The National Security Agency has just resumed the bulk collection of every American's telephone call information, even though a Federal Appeals Court judge ruled the program illegal earlier this year and Congress just voted to end the program altogether.
The Foreign Intelligence Surveillance Court, whose proceedings are normally secret, issued a ruling earlier this week granting the NSA to continue collecting the metadata of Americans' phone calls for 180 days. Metadata includes things like call times, locations, and the numbers you're calling (or receiving calls from) and can generally be used to identify you.
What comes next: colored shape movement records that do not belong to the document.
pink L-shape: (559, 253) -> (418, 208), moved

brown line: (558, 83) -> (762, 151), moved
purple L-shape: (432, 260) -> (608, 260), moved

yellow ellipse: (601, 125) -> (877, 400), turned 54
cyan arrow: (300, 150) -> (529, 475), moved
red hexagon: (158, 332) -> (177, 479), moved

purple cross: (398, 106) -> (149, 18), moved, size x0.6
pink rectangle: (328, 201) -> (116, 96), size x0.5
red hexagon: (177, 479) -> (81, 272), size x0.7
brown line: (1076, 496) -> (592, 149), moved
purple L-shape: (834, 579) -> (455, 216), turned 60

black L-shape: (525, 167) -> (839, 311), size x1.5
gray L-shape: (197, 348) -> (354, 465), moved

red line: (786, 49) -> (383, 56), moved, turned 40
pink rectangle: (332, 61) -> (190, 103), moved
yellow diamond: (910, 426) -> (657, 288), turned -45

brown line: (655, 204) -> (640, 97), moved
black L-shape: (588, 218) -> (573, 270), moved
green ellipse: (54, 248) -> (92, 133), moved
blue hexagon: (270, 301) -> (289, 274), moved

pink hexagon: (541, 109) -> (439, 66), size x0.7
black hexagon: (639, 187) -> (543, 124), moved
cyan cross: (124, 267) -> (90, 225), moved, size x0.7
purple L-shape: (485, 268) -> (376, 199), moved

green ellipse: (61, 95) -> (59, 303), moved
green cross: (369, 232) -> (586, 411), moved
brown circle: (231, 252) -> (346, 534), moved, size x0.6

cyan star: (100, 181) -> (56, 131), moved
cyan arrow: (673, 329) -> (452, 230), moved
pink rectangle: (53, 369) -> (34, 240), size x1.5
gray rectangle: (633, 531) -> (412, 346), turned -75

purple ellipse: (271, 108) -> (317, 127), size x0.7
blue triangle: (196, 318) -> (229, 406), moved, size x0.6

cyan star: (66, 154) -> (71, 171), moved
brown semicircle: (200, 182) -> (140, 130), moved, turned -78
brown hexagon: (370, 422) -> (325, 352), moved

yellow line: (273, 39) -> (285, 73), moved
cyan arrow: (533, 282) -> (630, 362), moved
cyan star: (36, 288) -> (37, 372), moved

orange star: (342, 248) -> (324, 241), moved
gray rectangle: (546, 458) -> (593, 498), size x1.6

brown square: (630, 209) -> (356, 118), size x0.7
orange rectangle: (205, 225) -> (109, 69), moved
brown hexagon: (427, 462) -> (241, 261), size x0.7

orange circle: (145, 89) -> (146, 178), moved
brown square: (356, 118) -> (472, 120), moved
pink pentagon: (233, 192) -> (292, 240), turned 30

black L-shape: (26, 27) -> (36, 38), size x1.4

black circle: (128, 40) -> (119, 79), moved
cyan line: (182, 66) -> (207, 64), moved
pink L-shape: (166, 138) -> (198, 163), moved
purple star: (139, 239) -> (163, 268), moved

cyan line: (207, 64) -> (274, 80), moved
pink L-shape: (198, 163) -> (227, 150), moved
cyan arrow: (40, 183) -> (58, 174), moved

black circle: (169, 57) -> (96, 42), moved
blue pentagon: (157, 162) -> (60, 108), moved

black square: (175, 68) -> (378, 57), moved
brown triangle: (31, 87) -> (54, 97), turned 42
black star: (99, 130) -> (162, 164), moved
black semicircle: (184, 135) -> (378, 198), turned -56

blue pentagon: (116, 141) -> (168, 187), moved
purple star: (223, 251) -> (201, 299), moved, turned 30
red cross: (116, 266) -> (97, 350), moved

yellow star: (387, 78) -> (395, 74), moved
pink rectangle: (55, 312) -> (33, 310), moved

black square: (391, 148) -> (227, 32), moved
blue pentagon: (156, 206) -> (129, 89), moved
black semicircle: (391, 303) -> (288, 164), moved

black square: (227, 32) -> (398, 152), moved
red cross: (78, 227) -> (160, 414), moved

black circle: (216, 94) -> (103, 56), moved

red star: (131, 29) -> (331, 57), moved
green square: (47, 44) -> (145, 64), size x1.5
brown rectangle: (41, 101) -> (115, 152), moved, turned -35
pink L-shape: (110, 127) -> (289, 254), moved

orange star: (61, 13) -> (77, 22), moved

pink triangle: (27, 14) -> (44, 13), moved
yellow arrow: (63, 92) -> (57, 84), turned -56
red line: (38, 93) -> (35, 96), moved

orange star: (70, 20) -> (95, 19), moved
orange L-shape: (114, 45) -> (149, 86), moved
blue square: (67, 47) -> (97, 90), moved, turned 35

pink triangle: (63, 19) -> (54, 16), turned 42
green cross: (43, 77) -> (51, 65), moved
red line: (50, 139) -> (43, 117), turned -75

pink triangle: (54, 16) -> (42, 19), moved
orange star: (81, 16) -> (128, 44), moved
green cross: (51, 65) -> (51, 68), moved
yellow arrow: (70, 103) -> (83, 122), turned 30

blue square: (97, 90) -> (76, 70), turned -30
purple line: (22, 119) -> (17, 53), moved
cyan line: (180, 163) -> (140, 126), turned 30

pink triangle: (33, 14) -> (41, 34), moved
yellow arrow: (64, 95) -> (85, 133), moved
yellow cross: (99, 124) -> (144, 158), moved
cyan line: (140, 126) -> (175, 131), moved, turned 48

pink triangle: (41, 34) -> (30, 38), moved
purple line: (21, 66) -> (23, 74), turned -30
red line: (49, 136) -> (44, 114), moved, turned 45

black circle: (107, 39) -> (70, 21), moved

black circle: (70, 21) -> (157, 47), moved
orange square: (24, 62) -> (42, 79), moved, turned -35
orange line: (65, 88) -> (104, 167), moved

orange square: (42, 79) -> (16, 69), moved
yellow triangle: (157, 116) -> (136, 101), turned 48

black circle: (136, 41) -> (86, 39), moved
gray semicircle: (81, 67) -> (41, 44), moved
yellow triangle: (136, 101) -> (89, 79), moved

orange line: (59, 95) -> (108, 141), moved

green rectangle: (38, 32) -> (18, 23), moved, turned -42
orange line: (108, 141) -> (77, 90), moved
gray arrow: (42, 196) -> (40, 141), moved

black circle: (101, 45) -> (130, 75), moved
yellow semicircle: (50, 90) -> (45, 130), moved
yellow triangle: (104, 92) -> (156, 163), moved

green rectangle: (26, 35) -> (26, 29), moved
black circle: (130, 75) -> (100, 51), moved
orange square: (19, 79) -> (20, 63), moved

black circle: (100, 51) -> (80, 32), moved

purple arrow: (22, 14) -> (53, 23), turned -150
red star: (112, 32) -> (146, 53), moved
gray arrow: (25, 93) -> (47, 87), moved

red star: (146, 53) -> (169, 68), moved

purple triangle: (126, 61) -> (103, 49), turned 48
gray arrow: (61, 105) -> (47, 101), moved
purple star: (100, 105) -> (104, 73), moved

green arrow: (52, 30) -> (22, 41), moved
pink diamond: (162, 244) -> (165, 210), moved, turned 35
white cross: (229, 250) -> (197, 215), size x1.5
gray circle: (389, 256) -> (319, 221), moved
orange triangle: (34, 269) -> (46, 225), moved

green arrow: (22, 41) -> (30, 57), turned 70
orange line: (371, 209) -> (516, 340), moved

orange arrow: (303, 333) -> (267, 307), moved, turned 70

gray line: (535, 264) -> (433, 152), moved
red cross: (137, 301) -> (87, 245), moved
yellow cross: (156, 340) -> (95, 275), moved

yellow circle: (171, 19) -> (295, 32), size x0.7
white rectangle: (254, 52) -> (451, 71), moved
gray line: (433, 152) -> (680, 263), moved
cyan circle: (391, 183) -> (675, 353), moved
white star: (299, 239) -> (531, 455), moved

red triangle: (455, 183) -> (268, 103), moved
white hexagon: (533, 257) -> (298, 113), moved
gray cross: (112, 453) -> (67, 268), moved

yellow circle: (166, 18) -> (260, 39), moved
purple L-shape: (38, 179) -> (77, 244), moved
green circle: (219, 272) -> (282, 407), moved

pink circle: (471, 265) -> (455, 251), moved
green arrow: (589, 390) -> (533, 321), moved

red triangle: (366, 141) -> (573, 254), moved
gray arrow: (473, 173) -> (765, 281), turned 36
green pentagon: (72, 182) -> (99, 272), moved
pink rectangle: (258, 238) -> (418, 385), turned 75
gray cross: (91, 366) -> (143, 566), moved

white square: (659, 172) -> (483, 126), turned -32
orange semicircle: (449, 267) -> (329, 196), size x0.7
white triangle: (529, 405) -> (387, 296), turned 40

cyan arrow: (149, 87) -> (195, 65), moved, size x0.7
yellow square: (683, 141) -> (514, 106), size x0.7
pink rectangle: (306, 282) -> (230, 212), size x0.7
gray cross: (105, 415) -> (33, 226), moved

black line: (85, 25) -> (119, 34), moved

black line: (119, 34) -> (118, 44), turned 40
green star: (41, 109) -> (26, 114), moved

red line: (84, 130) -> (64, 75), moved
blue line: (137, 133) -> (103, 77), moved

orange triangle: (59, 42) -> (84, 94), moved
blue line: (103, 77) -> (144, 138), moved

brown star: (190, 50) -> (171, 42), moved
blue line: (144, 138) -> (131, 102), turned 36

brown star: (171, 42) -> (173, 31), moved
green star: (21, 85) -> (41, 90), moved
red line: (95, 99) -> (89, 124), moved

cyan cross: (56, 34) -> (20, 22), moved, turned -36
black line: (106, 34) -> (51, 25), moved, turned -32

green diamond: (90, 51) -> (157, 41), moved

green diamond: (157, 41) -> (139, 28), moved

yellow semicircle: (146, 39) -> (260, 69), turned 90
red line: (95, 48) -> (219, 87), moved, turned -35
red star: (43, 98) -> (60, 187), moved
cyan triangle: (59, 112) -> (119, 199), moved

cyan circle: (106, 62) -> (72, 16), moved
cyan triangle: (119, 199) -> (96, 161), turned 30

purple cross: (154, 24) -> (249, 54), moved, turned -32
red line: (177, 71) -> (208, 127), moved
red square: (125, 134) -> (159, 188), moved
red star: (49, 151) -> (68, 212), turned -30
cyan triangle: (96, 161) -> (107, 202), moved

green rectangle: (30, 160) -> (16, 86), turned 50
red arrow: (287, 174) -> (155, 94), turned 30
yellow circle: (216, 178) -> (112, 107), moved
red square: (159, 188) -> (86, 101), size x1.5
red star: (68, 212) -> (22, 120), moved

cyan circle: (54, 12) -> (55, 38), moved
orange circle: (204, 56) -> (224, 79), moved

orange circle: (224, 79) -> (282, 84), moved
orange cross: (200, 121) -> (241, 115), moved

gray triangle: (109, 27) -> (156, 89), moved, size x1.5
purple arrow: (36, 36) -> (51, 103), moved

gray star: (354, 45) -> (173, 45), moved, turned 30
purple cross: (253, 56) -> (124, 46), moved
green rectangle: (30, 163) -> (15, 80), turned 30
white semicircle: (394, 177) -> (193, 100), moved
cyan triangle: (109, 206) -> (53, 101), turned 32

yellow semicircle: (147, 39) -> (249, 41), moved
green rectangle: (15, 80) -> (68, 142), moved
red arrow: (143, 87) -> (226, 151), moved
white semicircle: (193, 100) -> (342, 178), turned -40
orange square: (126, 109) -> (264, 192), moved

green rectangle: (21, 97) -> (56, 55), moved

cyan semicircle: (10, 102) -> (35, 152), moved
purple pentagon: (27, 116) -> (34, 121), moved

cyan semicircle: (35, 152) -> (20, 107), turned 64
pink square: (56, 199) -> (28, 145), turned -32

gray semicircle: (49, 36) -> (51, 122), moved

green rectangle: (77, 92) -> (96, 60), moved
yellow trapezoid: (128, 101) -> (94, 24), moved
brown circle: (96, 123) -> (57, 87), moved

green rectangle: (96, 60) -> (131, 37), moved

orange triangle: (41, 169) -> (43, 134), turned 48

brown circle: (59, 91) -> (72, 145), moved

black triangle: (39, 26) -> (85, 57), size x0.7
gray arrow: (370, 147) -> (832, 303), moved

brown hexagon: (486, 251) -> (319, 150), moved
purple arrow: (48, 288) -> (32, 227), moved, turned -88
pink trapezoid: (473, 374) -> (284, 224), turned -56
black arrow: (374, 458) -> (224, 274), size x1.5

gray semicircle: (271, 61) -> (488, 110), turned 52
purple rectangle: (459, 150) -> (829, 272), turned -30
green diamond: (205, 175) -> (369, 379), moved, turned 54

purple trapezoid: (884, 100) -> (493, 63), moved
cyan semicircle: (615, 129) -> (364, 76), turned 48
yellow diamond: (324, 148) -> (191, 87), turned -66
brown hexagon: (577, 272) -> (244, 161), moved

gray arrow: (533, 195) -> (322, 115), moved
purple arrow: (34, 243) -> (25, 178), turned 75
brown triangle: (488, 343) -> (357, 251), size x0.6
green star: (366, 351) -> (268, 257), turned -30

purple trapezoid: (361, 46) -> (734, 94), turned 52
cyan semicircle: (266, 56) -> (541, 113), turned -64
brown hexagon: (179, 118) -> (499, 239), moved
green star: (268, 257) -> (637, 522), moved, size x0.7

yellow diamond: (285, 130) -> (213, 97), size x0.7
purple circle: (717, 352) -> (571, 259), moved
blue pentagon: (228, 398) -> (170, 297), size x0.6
Two things make this possible. First, the FISC says that it does not agree with the Second Circuit Appeals Court ruling that said the bulk collection program is illegal. Second, Congress wrote a provision into the recently-passed USA FREEDOM Act, which ostensibly ends the program, that allows bulk surveillance to continue for six months from when the law was passed.
"Second Circuit rulings are not binding on the FISC, and this Court respectfully disagrees with that Court's analysis," the FISC wrote.
And here's its reasoning for why the NSA can continue bulk collection for a limited amount of time under the USA FREEDOM Act.
"The question, therefore, is whether Congress has authorized bulk acquisition of call detail records during the interim 180-day period. The court finds that it has," the FISA court wrote. "In passing the USA FREEDOM Act, Congress clearly intended to end bulk data collection of business records and other things. But what it took away with one hand, it gave back—for a limited time—with the other."
The Patriot Act provision, called Section 215, that allows this type of bulk surveillance expired on June 1, and the NSA was allowed to resume collection on June 29. Did you enjoy the 28 days in which you weren't surveilled in this way? The new date the NSA must stop the program is November 29, 2015. Mark your calendars.